Schedule a meeting of the Private Limited Company’s Board of Directors to debate and approve the conversion to an LLP. A majority of directors must vote in favor of the conversion resolution.

2

Shareholder Approval

Obtain approval from the Private Limited Company’s shareholders for the conversion. This can be accomplished by passing a special resolution at a general meeting of shareholders. The notice of the meeting should include information about the proposed conversion.

3

Application for Conversion

Complete and submit Form URC-1 (Application by a Company for Registration as a Limited Liability Partnership (LLP)) to the Registrar of Companies. The application should be accompanied by the essential paperwork, such as partner consent, an asset and liability statement, and other required information.

4

ROC Approval

Once the application and paperwork are received, the ROC will review them.

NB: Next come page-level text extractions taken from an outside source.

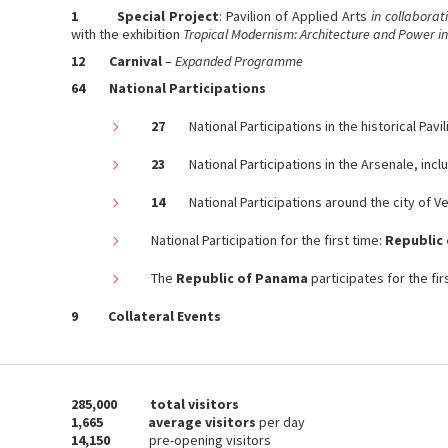
1
Special Project
: Pavilion of Applied Arts
in collaborat
with the exhibition
Tropical Modernism: Architecture and Power in
12 Carnival
–
Expanded Programme
64 Na
tional Participations
27
National Participations in the historical Pavil
23
National Participations in the Arsenale, inclu
14
National Participations around the city of V
National Participation for the first time:
Republic 
The
Republic of Panama
participates for the fir
9
Collateral Events
285,000
total visitors
1,665 average visitors
per day
14,150
pre-opening visitors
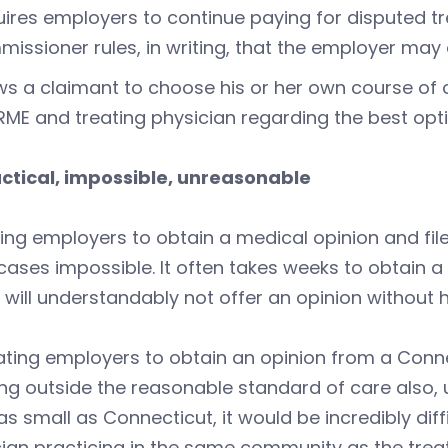
ires employers to continue paying for disputed t
issioner rules, in writing, that the employer ma
ws a claimant to choose his or her own course of
RME and treating physician regarding the best opt
ctical, impossible, unreasonable
ing employers to obtain a medical opinion and file 
ases impossible. It often takes weeks to obtain a
will understandably not offer an opinion without
ing employers to obtain an opinion from a Connec
ing outside the reasonable standard of care also, u
as small as Connecticut, it would be incredibly dif
cian practicing in the same community as the tr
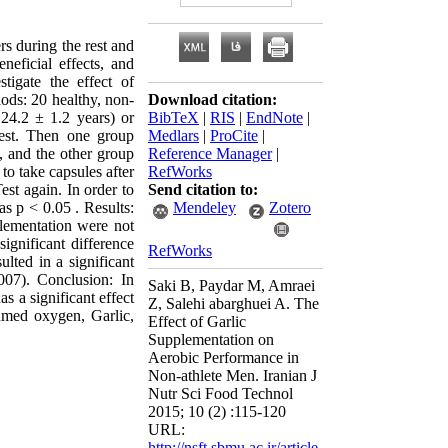
s during the rest and
neficial effects, and
tigate the effect of
ods: 20 healthy, non-
Download citation:
24.2 ± 1.2 years) or
BibTeX
|
RIS
|
EndNote
|
est. Then one group
Medlars
|
ProCite
|
, and the other group
Reference Manager
|
to take capsules after
RefWorks
est again. In order to
Send citation to:
 as p < 0.05 . Results:
Mendeley
Zotero
plementation were not
significant difference
RefWorks
lted in a significant
07). Conclusion: In
Saki B, Paydar M, Amraei
s a significant effect
Z, Salehi abarghuei A. The
med oxygen, Garlic,
Effect of Garlic
Supplementation on
Aerobic Performance in
Non-athlete Men. Iranian J
Nutr Sci Food Technol
2015; 10 (2) :115-120
URL:
http://nsft.sbmu.ac.ir/article-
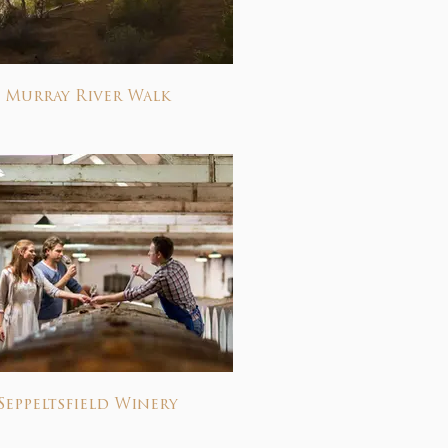
Murray River Walk
Seppeltsfield Winery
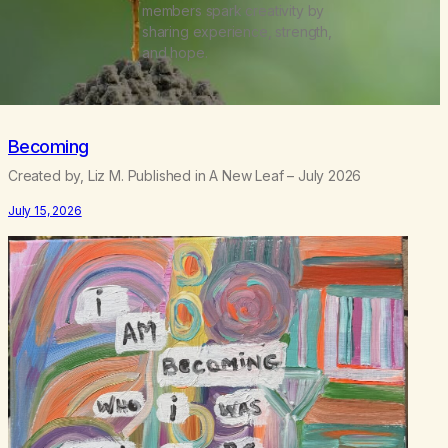
members spark creativity by
sharing experience, strength,
and hope.
Becoming
Created by, Liz M. Published in A New Leaf – July 2026
July 15, 2026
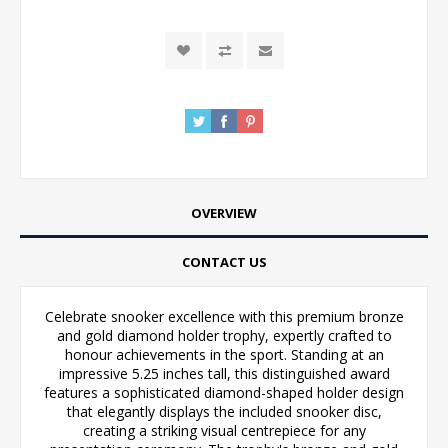
OVERVIEW
CONTACT US
Celebrate snooker excellence with this premium bronze
and gold diamond holder trophy, expertly crafted to
honour achievements in the sport. Standing at an
impressive 5.25 inches tall, this distinguished award
features a sophisticated diamond-shaped holder design
that elegantly displays the included snooker disc,
creating a striking visual centrepiece for any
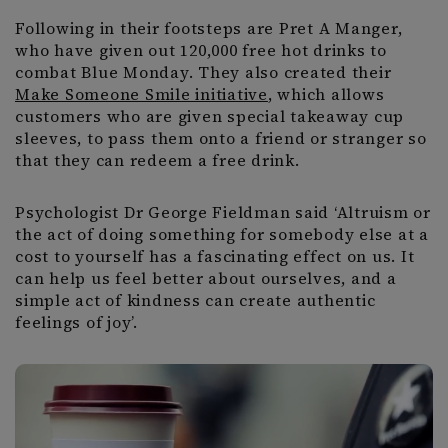
Following in their footsteps are Pret A Manger,
who have given out 120,000 free hot drinks to
combat Blue Monday. They also created their
Make Someone Smile initiative
, which allows
customers who are given special takeaway cup
sleeves, to pass them onto a friend or stranger so
that they can redeem a free drink.
Psychologist Dr George Fieldman said ‘Altruism or
the act of doing something for somebody else at a
cost to yourself has a fascinating effect on us. It
can help us feel better about ourselves, and a
simple act of kindness can create authentic
feelings of joy’.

If satisfied, the ROC will issue a Certificate of Registration certifying the Private Limited Company’s conversion to an LLP.

5

Cancellation of Registration

Apply to the required authorities, such as the ROC, to cancel the registration of the Private Limited Company. This includes completing the relevant procedures and documents to deregister the corporation.

6

Transfer of Assets and Liabilities

Transfer the assets and liabilities of the Private Limited Company to the LLP in accordance with the terms agreed to by the shareholders and partners. This may include executing asset transfer agreements, receiving appropriate approvals, and updating records.

7

Statutory Records

Update the LLP’s statutory records and registers to reflect the assets and liabilities transferred from the private limited company. This involves amending the LLP Agreement, keeping up with partner records, and maintaining the LLP’s various statutory registers.

8

Compliance with Taxation Laws

Ensure that LLPs comply with applicable taxation laws and regulations, such as getting a new Permanent Account Number (PAN) and meeting Goods and Services Tax (GST) registration requirements, as applicable.

9

Publication of Notice

Place a notice about the conversion of the Private Limited Company into an LLP in at least one English and one vernacular newspaper circulating in the district where the LLP’s registered office is located.

10

Compliance with Other Regulations

Ensure that LLPs comply with any other regulations that apply to them, such as regulatory requirements particular to the industry in which they operate.